Kansas FFA Blog

African Time

Quick review of the day: I woke up a little late, discovered the nearly-Antarctic temperature as I ventured forth to Ag Econ 315, drove out to the Stout Center to feed Noodles the Rope Horse, came back to my dorm to work on Macroeconomics homework, finished an assignment for the speech class that had been canceled, went to the Derb to eat, and capped it all off by visiting the place a friend was boarding her horse at so I could help her when she left for Spring Break. Spring Break. I’ve done a decent amount of things today, but I’ve also spent the whole day thinking about Spring Break. It’s only a week away! But it’s also a whole. Week. Away.
As I got back from my evening feeding of Noodles, I realized just how much time I’d spent thinking about Spring Break. I wasn’t as engaged as I could be class, doing my homework, or even interacting with people, because Spring Break and my plans stayed in the back of my mind. The worst part is that not one second of thinking about Spring Break is going to help it come any faster. I tend to think about the future pretty frequently, and that’s not always a bad thing. But when I stress and obsess about the future I lose focus of what’s in front of me.
Another thing that’s been on my mind recently is the past. I’ve been talking to a lot of friends who worry that because they made questionable decisions in the past, they can’t really move past that point in their lives. I think we all have our own baggage that we struggle to move past. When we spend time thinking about all the things we’ve done wrong in the past it becomes pretty easy to miss what we’re doing in the moment.
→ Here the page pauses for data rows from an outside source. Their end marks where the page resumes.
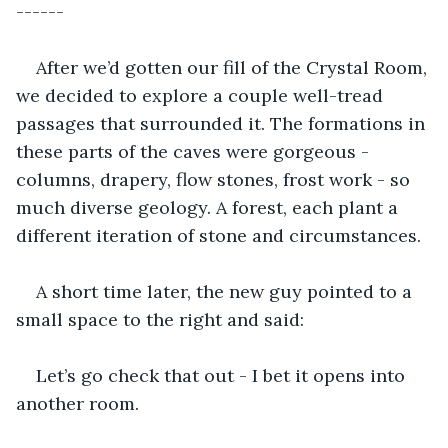
------
After we’d gotten our fill of the Crystal Room, 
we decided to explore a couple well-tread 
passages that surrounded it. The formations in 
these parts of the caves were gorgeous - 
columns, drapery, flow stones, frost work - so 
much diverse geology. A forest, each plant a 
different iteration of stone and circumstances.
A short time later, the new guy pointed to a 
small space to the right and said:
Let’s go check that out - I bet it opens into 
another room.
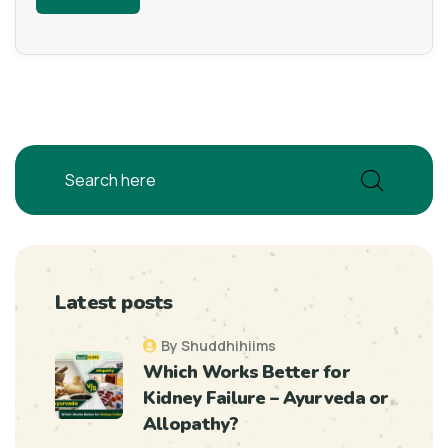
Latest posts
By Shuddhihiims
Which Works Better for
Kidney Failure – Ayurveda or
Allopathy?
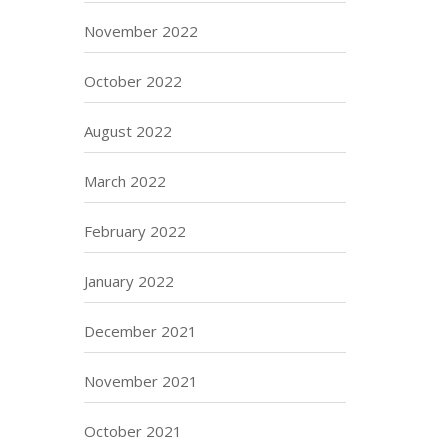
November 2022
October 2022
August 2022
March 2022
February 2022
January 2022
December 2021
November 2021
October 2021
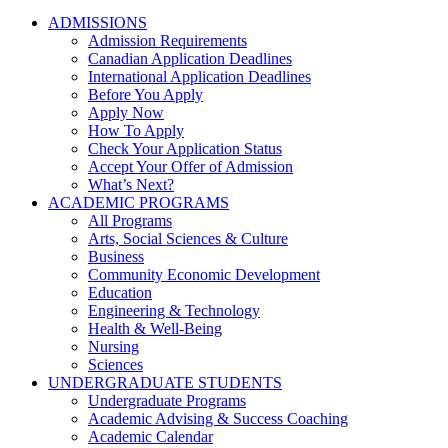
ADMISSIONS
Admission Requirements
Canadian Application Deadlines
International Application Deadlines
Before You Apply
Apply Now
How To Apply
Check Your Application Status
Accept Your Offer of Admission
What’s Next?
ACADEMIC PROGRAMS
All Programs
Arts, Social Sciences & Culture
Business
Community Economic Development
Education
Engineering & Technology
Health & Well-Being
Nursing
Sciences
UNDERGRADUATE STUDENTS
Undergraduate Programs
Academic Advising & Success Coaching
Academic Calendar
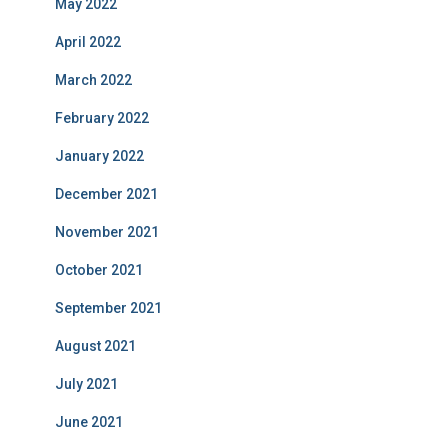
May 2022
April 2022
March 2022
February 2022
January 2022
December 2021
November 2021
October 2021
September 2021
August 2021
July 2021
June 2021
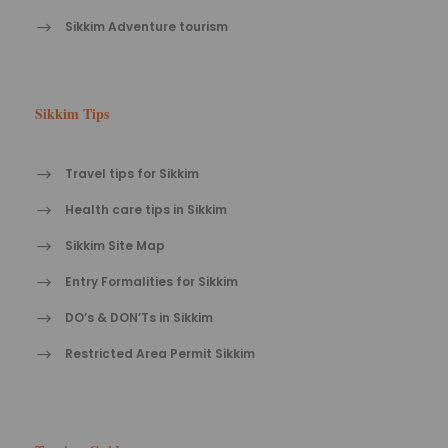
Sikkim Adventure tourism
Sikkim Tips
Travel tips for Sikkim
Health care tips in Sikkim
Sikkim Site Map
Entry Formalities for Sikkim
DO’s & DON’Ts in Sikkim
Restricted Area Permit Sikkim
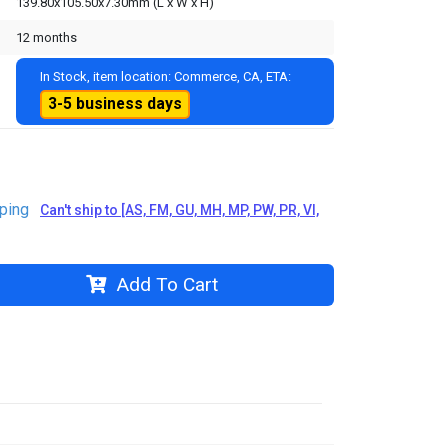
139.80x105.50x7.30mm (L x W x H)
12 months
In Stock, item location: Commerce, CA, ETA:
3-5 business days
ping
Can't ship to [AS, FM, GU, MH, MP, PW, PR, VI,
Add To Cart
My teammate Katelyn likes the quote “wherever you are, be all there”. For me, our time in South Africa really showed me what it meant to live in the moment. One South African professor who visited with us started a little late, and took the opportunity to say he was on “African Time”. After we asked what that meant, he explained that in African philosophy, the idea of living in the moment was highly valued. “African Time” referred to the tendency of people with this train of thought to be a little early, or a little late, but mostly to never make time a huge deal. This was because they placed such a huge value on the moment they were experiencing at the time.
I think we all need to be a little more comfortable living on “African Time”. We should each value the experiences that happen around us rather than worrying about what’s ahead of us and letting our pasts weigh us down. Whether it means trying not to be so focused on what’s coming or not letting our past experiences hold us back, we should seek to maximize our potential to experience a moment.